The Cornubian Massif is underpinned by the extensive granitic Cornubian batholith that was intruded into Variscan thrust sheets of low-grade metamorphic rocks over a period of about 25 million years, between 300 and 275 Ma (million years ago), during the Early Permian. Related volcanism produced both acid and basic lavas, although only the latter are partly preserved within the lowermost parts of the Exeter Group, with the acid lavas only found as clasts in younger rocks, apart from one small exposure near Kingsand.

The unroofing of the batholith had already started in the Late Permian, as shown by the presence of granitic clasts in the St. Cyres beds. During the later Permian to Triassic the massif was bordered by a set of rift basins.
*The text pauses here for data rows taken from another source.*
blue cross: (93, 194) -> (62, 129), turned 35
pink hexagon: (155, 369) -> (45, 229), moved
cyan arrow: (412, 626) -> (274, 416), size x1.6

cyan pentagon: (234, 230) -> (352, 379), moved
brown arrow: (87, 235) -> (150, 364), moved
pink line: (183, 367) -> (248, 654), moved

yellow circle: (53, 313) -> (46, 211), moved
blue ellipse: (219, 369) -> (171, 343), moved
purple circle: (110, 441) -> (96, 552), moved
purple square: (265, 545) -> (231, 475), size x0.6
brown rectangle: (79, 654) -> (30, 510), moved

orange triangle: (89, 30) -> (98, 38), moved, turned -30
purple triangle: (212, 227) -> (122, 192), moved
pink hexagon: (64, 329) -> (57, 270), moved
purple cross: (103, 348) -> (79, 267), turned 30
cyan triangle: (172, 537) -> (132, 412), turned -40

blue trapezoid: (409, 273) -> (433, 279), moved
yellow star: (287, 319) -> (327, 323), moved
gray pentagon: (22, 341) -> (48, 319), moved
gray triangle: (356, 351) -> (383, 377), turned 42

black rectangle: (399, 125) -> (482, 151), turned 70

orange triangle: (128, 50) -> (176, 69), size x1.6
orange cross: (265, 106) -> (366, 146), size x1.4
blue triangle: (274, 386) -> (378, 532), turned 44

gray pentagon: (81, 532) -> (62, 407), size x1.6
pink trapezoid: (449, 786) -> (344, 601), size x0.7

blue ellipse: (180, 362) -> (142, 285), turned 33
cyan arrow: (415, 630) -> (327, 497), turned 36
To the north lay the Bristol Channel Basin, extending westwards into the South Celtic Sea Basin, to the east the precursor to the Wessex Basin and to the south the Plymouth Bay Basin. It is unclear to what extent the higher parts of the massif were covered by Permo-Triassic deposits. Latest Triassic to Lower Jurassic times saw a regional marine transgression, that may have covered much of the massif, although an emergent "spine" of land was probably still present.
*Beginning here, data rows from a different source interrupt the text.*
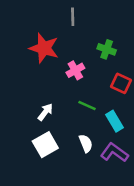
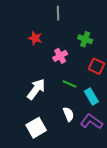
red star: (44, 48) -> (35, 38), size x0.6
white arrow: (45, 112) -> (36, 89), size x1.5
white square: (45, 145) -> (36, 128), moved

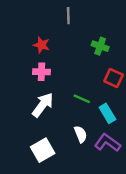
pink cross: (60, 56) -> (41, 72), moved, turned 32

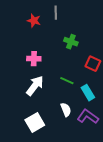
red star: (41, 45) -> (34, 21), moved
green cross: (100, 46) -> (71, 42), moved

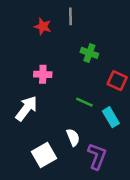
white arrow: (35, 86) -> (26, 108), moved
white semicircle: (66, 110) -> (73, 137), moved
purple L-shape: (88, 117) -> (97, 156), moved, turned 75

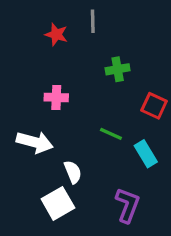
green cross: (89, 53) -> (118, 69), turned -30
white arrow: (26, 108) -> (35, 142), turned 68
white semicircle: (73, 137) -> (73, 172), moved

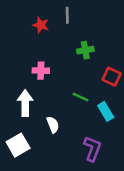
white arrow: (35, 142) -> (25, 103), turned -105
white square: (58, 203) -> (18, 145), moved

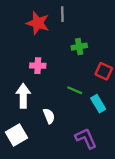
red star: (41, 25) -> (38, 23), size x1.5
purple L-shape: (92, 149) -> (86, 138), turned -45

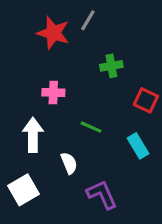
gray line: (62, 14) -> (88, 20), turned 32
green line: (75, 90) -> (91, 127), moved
purple L-shape: (86, 138) -> (102, 195), moved

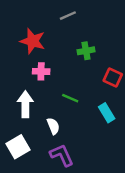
gray line: (88, 20) -> (68, 16), turned 35
red star: (53, 33) -> (33, 41), moved
purple L-shape: (102, 195) -> (62, 155), moved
During the Late Jurassic to Early Cretaceous, rifting restarted in the basins surrounding the massif. Particularly the development of thick growth sequences in the Wealden Group show that the rifting reached a maximum at this time. The massif was actively uplifting during this period providing a source for coarse clastic sediments as seen in the Wessex Basin.

During the Late Cretaceous, rifting stopped and sea levels rose, clastic sediments were cut off as the fine-grained Chalk Group was deposited. To the east of the massif there is evidence of progressive westward onlap of the Upper Cretaceous sequence onto the older rocks and it is thought likely that the whole of the massif was eventually submerged.

During the latest Cretaceous, southern Britain was affected by the early stages of the Alpine orogeny. This is marked by some indications of basin inversion and regional uplift, as shown by a lack of Maastrichtian (uppermost Cretaceous) and Danian (lowermost Paleocene) strata onshore. The opening of the North Atlantic Ocean at the start of the Eocene was accompanied by the development of the North Atlantic Igneous Province. In western Britain this caused uplift, possibly due to underplating, as shown by Apatite fission track analysis with up to 300 m of uplift in western Cornwall, reducing to 50 m in south Devon. The main phase of Alpine deformation occurred during the Oligocene to Miocene, when structures such as the Portland-Wight Monocline and the Wealden Dome were formed.

As shown by the current form of the southwestern peninsula, the area of the massif remains mostly a relatively uplifted region, shedding sediment into the surrounding basinal areas. The current topography is thought to represent an amalgamation of erosion surfaces of varying origin acquired during its Cenozoic history.